Factors Impacting Underinsurance
Gallagher’s research, which surveyed claims managers, found that several factors influence the current underinsurance prevalence. Half (50%) of claims managers blame increased labour costs, and 6 in 10 (63%) blame the rising cost of materials. In fact, the cost of building materials has increased by 38% since 2020, according to data from the government’s Department for Business and Trade. Supply chain disruptions and worker shortages have compounded these two issues. Additionally, more than a third (37%) of claims managers reported that property owners don’t conduct regular property valuations, exacerbating the problem.

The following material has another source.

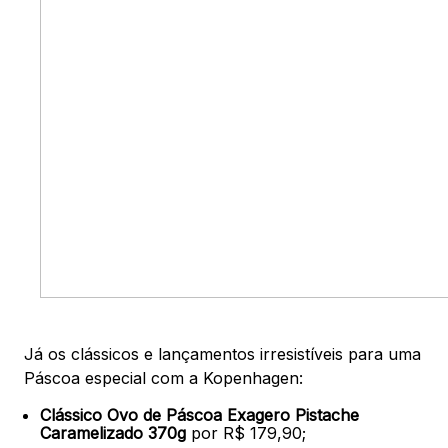
Já os clássicos e lançamentos irresistíveis para uma
Páscoa especial com a Kopenhagen:
Clássico Ovo de Páscoa Exagero Pistache
Caramelizado 370g
por R$ 179,90;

According to Gallagher’s claims director, Phil Daly, “[The] data shows how important it is for property owners to work with a risk management specialist when insuring their property, as those who don’t are leaving themselves at significant financial risk. Clearly, our research shows that the issue of underinsurance is not going away and has actually increased over the last five years.”
Strategies to Avoid Underinsurance
In light of Gallagher’s research, businesses should review their insurance policies to ensure they have sufficient cover to defend against disaster and consider the following tips:
· Conduct regular, accurate valuations of your business, property and contents. Consider having a professional assist you in the valuation process.

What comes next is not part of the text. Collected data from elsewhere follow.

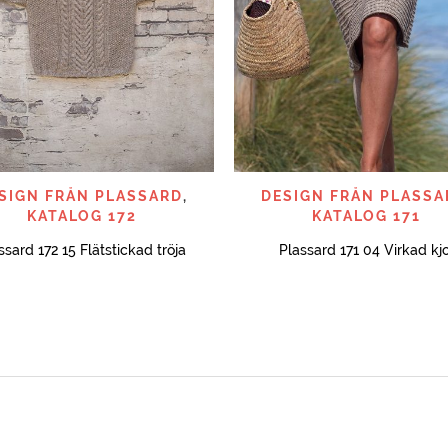
SNABBTITT
SNABBTITT
SIGN FRÅN PLASSARD
,
DESIGN FRÅN PLASSA
KATALOG 172
KATALOG 171
ssard 172 15 Flätstickad tröja
Plassard 171 04 Virkad kjo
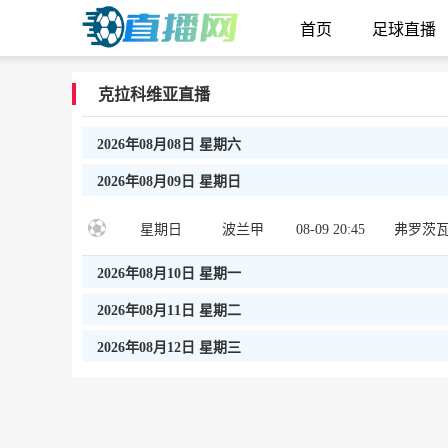
首页
足球直播
克拉科维亚直播
2026年08月08日 星期六
2026年08月09日 星期日
星期日
波兰甲
08-09 20:45
2026年08月10日 星期一
2026年08月11日 星期二
2026年08月12日 星期三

· Provide the cost of rebuilding your business property to your insurer rather than the market value or the amount you purchased it for.
· Determine an appropriate indemnity period that allows your business sufficient time to recover after a loss event.
· Increase your sum insured to reflect inflation.
· Review your policy wording to ensure you have the broadest cover possible. Update your policy whenever you make business changes.